Data Block Start

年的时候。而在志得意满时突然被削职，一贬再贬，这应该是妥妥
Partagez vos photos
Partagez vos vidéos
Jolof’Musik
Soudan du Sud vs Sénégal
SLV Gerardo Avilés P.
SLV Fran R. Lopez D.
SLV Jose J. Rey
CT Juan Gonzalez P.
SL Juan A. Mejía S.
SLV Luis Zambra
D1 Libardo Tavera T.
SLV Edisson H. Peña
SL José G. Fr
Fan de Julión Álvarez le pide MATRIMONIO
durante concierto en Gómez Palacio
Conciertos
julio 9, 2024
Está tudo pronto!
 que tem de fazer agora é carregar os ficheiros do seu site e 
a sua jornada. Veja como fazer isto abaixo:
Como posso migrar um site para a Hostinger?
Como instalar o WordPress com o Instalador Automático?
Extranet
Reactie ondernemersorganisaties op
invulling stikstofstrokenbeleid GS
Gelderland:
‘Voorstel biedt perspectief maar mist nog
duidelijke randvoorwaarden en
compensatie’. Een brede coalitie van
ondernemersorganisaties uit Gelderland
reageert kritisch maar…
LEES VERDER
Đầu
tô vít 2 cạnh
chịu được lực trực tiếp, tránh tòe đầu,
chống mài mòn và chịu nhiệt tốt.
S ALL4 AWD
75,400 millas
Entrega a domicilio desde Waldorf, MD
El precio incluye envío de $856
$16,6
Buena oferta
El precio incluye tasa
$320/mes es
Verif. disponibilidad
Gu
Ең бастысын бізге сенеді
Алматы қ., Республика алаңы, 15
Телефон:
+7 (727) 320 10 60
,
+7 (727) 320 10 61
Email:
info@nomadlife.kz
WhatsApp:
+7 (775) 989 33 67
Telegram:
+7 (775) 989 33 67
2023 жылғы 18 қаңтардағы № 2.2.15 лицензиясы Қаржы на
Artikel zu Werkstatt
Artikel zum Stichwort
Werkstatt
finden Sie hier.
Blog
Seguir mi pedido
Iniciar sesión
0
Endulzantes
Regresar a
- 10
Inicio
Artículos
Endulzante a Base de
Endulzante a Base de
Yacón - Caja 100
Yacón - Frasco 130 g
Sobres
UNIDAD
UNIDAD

Data Block End

Assignment ::
Count the lines in the records above that contain the word "Partagez", and reply with only that number.

Reply ::
2